Finally a Lab Rat

Hi! Things here are crazy. Absolutely going around in circles. I have a full counseling client load and am teaching not one, but two psychoeducational groups. Also trying to get some summer stuff going such as keeping the pool clean and cleaning out some stuff for the animal rescue group’s yard sale.

If I did not know I do it to myself all the time, I would feel sorry for myself!

But, no, I am not asking for sympathy. Just a little slack. It has taken me longer than it should have to tell you I was chosen for the study.

As I said, it is APL-2. It is a complement factor inhibitor. That means, again, that it interferes with the series of chemical reactions that leads to the complement immune reaction. The complement immune system, according to Wikipedia, is part of the innate immune system and therefore helps to make up the older of the two immune systems (innate and adaptive).  The innate immune system is sooo old  – your line: “how old is it? “ – that it is the immune system in plants, fungi, insects and primitive multicellular organisms. Jeez. Leave it to me to get a glitch in something that should have been perfected, like, a million years ago.

Anyway, activation of the complement cascade leads to the identification of bacteria, marking them as targets and the clearance of cell debris. That would be great, but for one, small problem. Since AMD is an autoimmune disease, the “target for tonight” is our own, healthy cells. A little bit confused, I would say.

The chemical in APL-2 is believed to “take out” a molecule that is involved in all three channels or courses or whatever that are part of the complement cascade. It is pretty far “upstream” as compared to some other treatments they have looked at in the past.

Be that all as it may, the study is double blind. That means I have no idea which of four treatment groups I may be in. My “handler” does not know either. Also, the doctor who does my measurements doesn’t know. The only thing I know is I am supposed to “get a shot” every month. That means I am either in the monthly treatment group or the monthly sham – read faking the shot – group.

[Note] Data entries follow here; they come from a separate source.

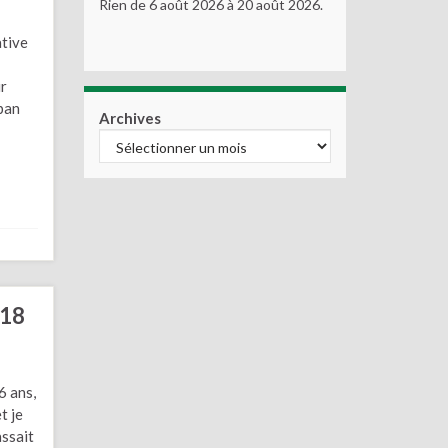
Rien de 6 août 2026 à 20 août 2026.
ative
ur
ban
Archives
018
6 ans,
t je
assait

After hearing some of the problems people who get regular eye shots have, I don’t know what to believe. Why? Quite honestly, I have felt exactly nothing and there is no evidence I have had a shot. No discomfort, no puncture mark, nada. I go back and forth between thinking there is no way it can be this easy and I must be in the sham group to thinking they really are that good at sticking people in the eye with needles!

Weird talent but I am going to assume I am actually getting the shots and be glad they display said talent. Might as well be positive. I will not know for sure until the trial ends in three years.

So that is that. After three and a half years I have achieved the coveted status of lab rat. It may not be the study I wanted but it was the one offered and I am finally fighting back. Feels kinda good.